Due to UCI rules prohibiting criteriums in international stage races, that penultimate-day crit is replaced this year by a new circuit in Salt Lake City. The brutal 11 laps around the northeast side of the city hold a special place in Louder’s heart — and that of his father, Ken, who pioneered a portion of the route in the 1970s. In fact, a local group ride, which he takes part in before work to this day, uses a portion of Saturday’s course.

That route carries the family’s name: the Louder Loop.

“It’s been known as such since Jeff was a kid,” Ken Louder told VeloNews after parking the VIP car he is driving for the race this week. “I stopped riding all-together for 19 years and so I rode it for the first time with Jeff after he turned pro, in 2000.”

The elder Louder, an accomplished amateur racer, hung up his bike when Jeff’s younger sister was born (Jeff was 3) and only returned to the sport when the BMC rider went on his first stint to Belgium, with Tönisteiner-Colnago, in 2000. Since then he’s won multiple national championship medals and has competed in the masters world championships.

“He wanted to ride with me on my easy days,” said Jeff Louder. “So he fixed his old bike up and brought it to Belgium. We rode together between races and to a couple kermesses I raced in, and now he’s hooked again. He’s full gas, as serious as I am.”

The Louder Loop, an hour-long route from the family’s home, includes Bonneville Boulevard around City Creek Canyon (site of the 2009 and 2010 prologue) and the long false flat on 11th Avenue above the city that approaches the University of Utah.

“I’ve always done this out training and fantasized about racing and how cool it would be,” said Louder, who sat 14th overall, 2:59 down, on GC Friday morning. “For as long as I’ve been a racing cyclist, I’ve always sort of imagined that route and being able to race on it. To realize that is a dream come true.”

Racing on the 7.4-mile circuit may be a dream for Louder, but come lap nine or ten, that dream is going to hurt an awful lot. The race through the state capital includes a maximum 13-percent gradient ramp of State Street, from downtown to the Capitol, every lap, followed by a 2.5-mile false flat to the University. The stage will finish atop the climb near the start of the old prologue course.

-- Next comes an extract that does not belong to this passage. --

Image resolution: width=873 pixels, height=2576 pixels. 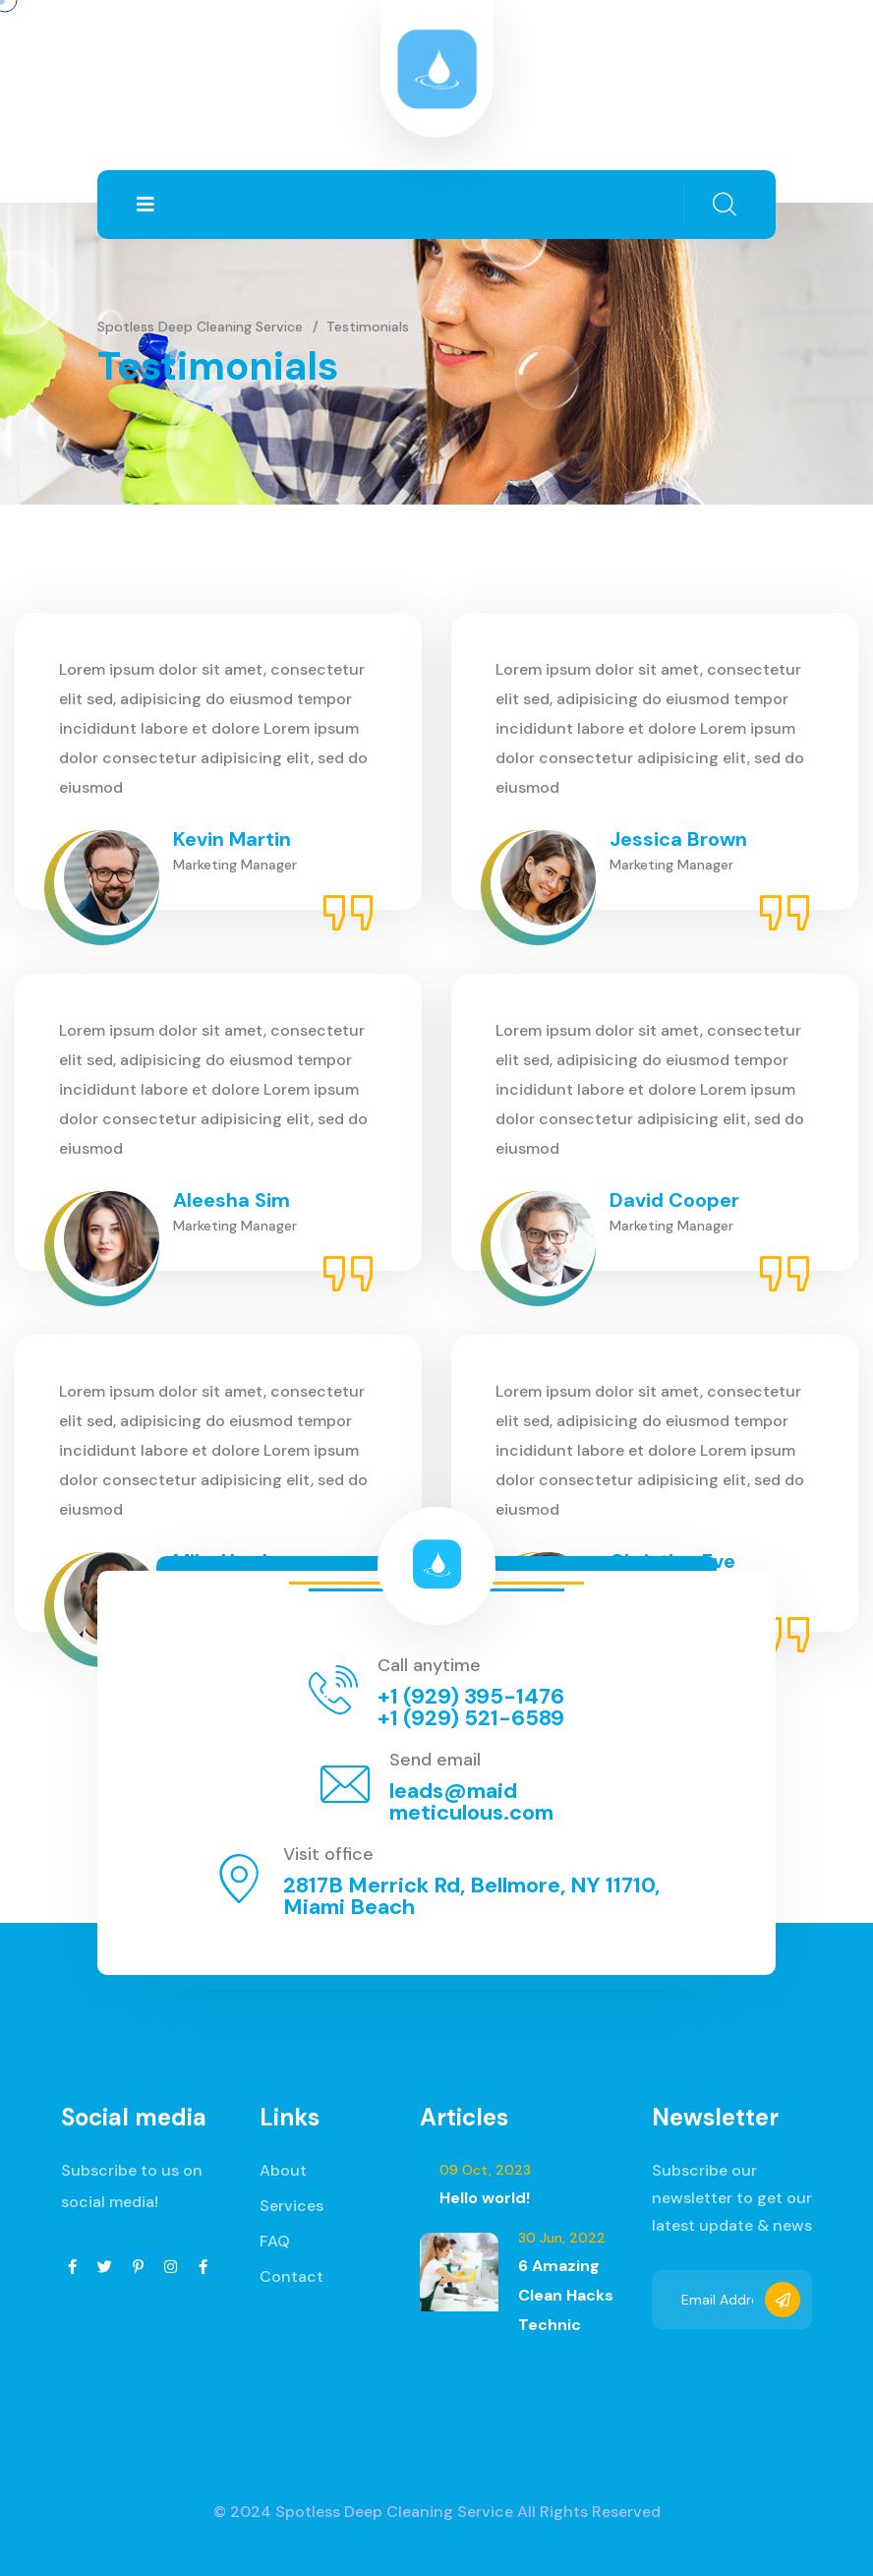 What do you see at coordinates (394, 2511) in the screenshot?
I see `Spotless Deep Cleaning Service` at bounding box center [394, 2511].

When Louder won the Park City criterium last year, the stage decimated the field and the high-altitude fatigue had very real effects on the final stage to Snowbird.

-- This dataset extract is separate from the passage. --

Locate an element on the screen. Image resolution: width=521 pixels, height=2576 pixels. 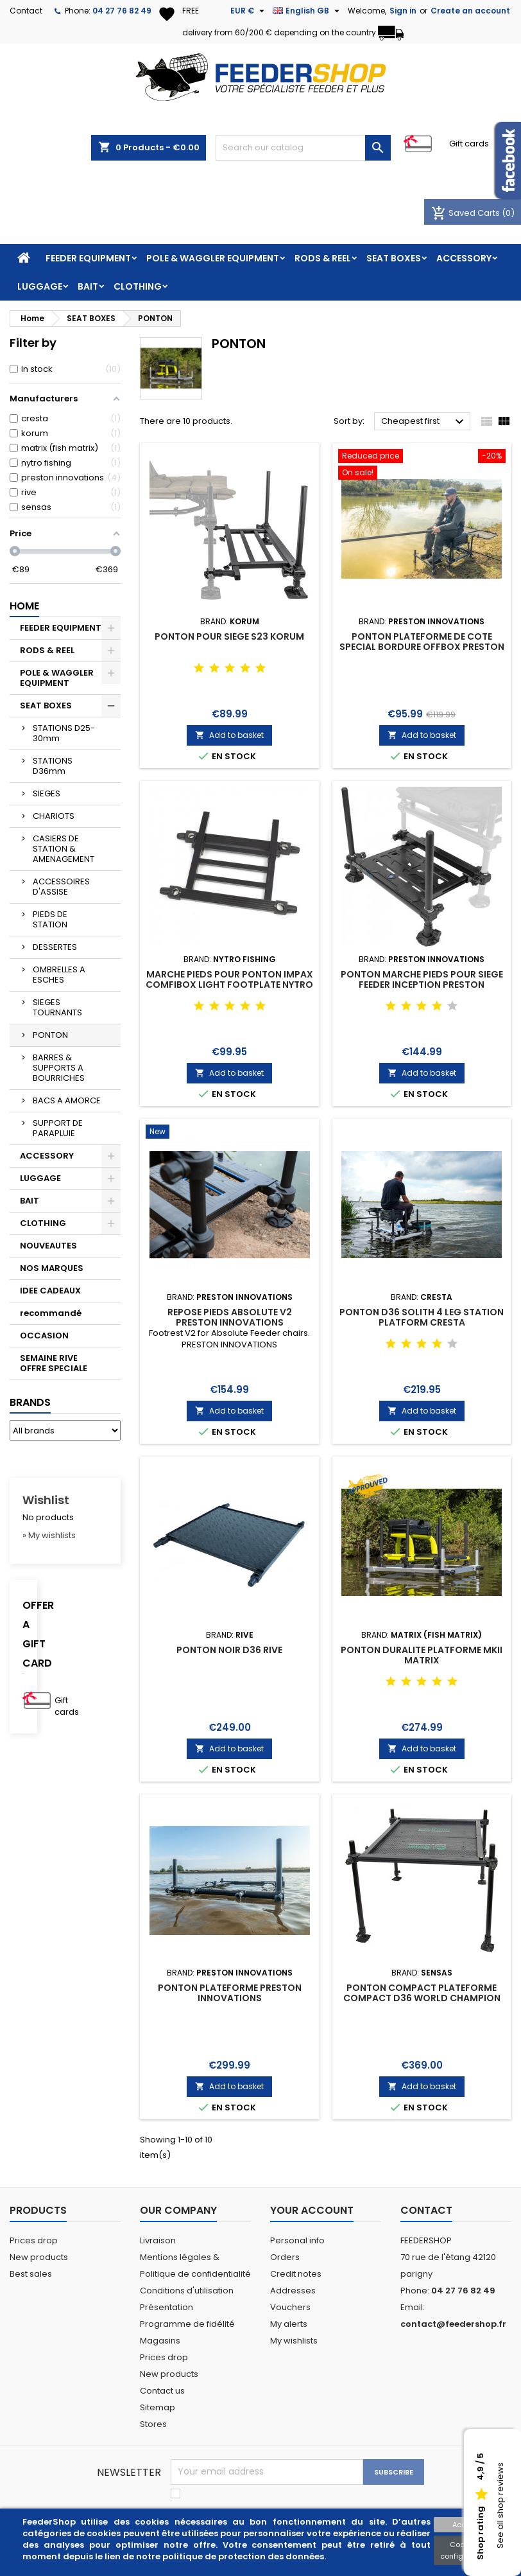 04 27 76 82 49 is located at coordinates (121, 10).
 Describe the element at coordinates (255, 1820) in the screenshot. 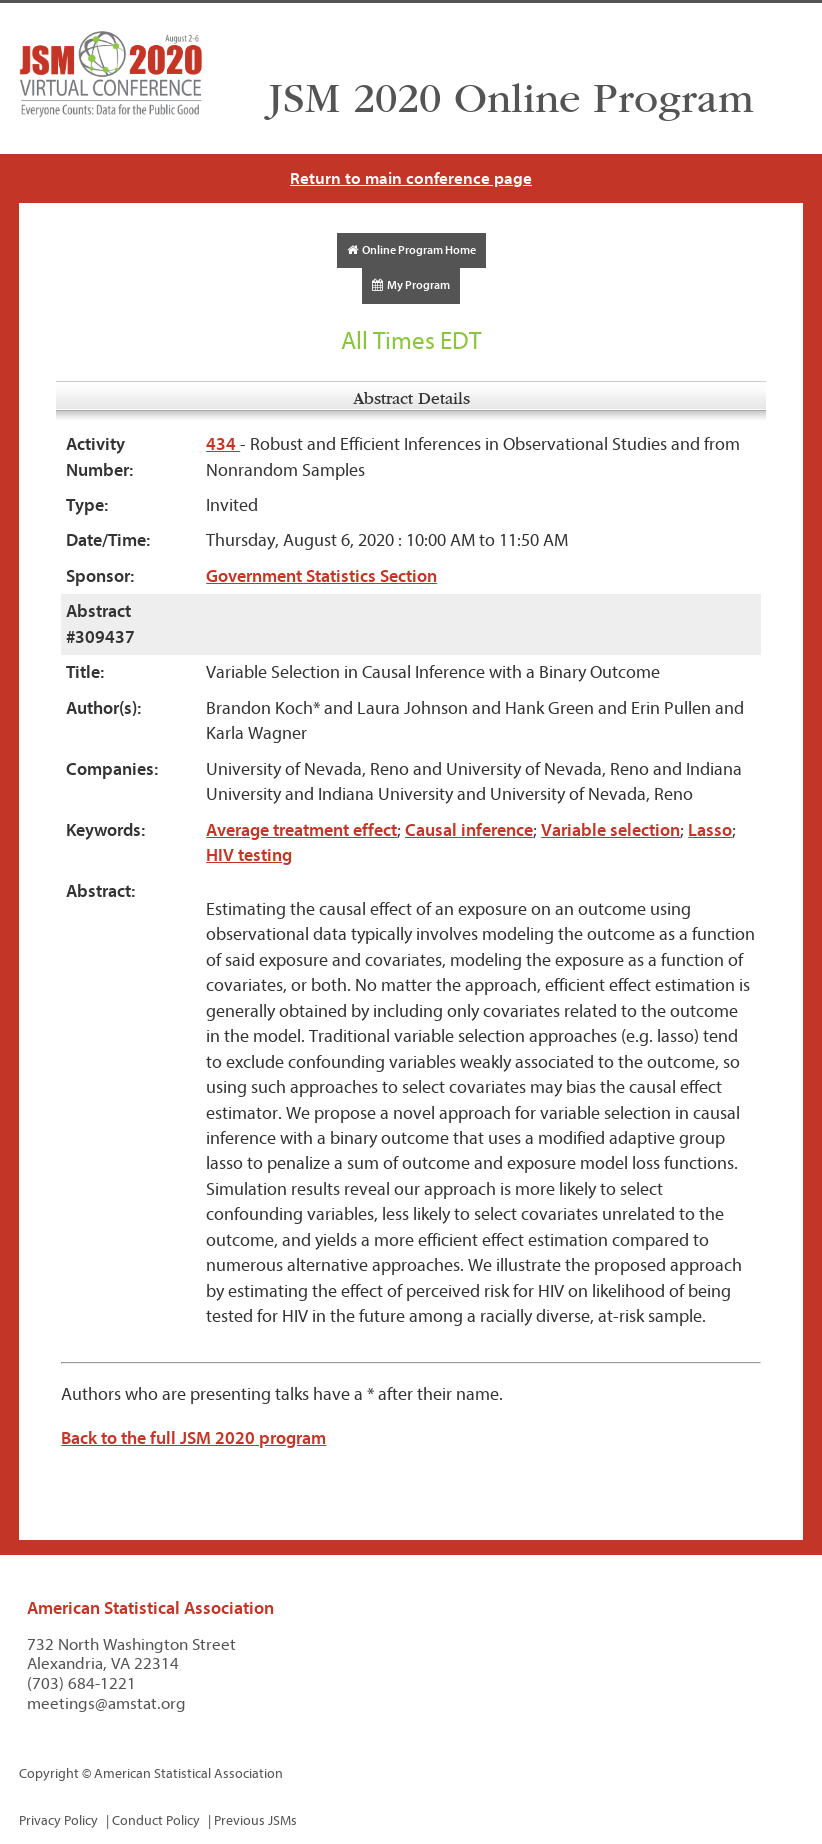 I see `Previous JSMs` at that location.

“It’s really, really tough,” said the Louder the father. “It’s going to be hard like Park City last year. It will do well to replace the crit. The distance and elevation for the first part of every lap is very similar to Tuesday’s prologue.”

Louder the son said he was excited about the stage – and his upgraded home tour in general – before the start of the prologue.

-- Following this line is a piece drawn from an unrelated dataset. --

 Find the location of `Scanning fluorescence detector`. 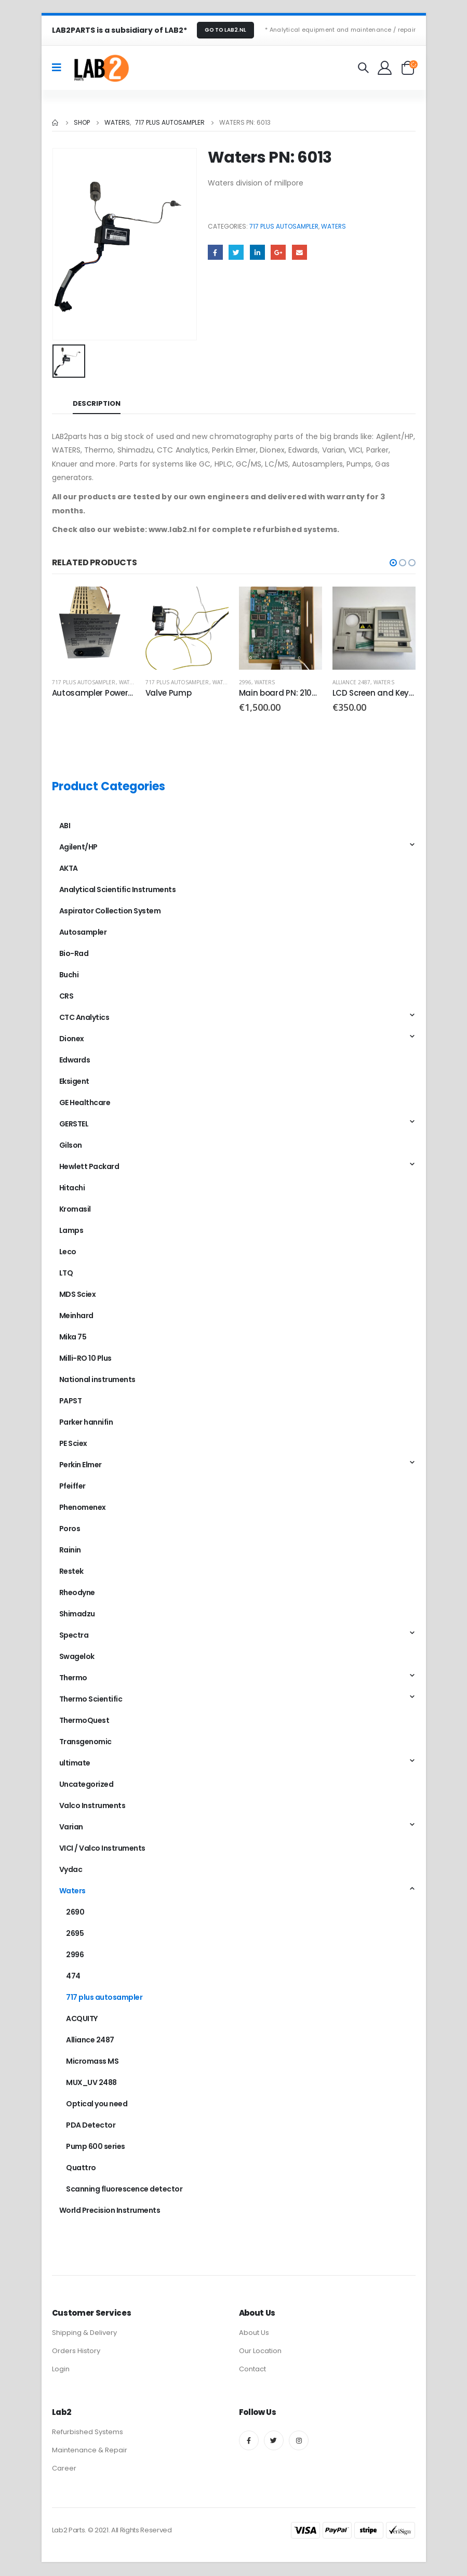 Scanning fluorescence detector is located at coordinates (124, 2189).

“It’s short enough and not so steep, a lot of people can survive that in my mind, but it will be a guy like (Francisco) Mancebo or (Levi) Leipheimer (winning),” he said. “Is it physically harder than a 90-minute climb? Not necessarily, but harder if you get caught out and have to chase for a lap and blow up your team. It’s is a bit harder (than in 2010), especially being much more complicated.”

No one is better able mentally to sort out the complications on home roads Saturday. The stage, second to last before the big day to Snowbird, will likely prove decisive and while Louder’s dream is to race on the loop bearing his name, the real dream would be a stage win there.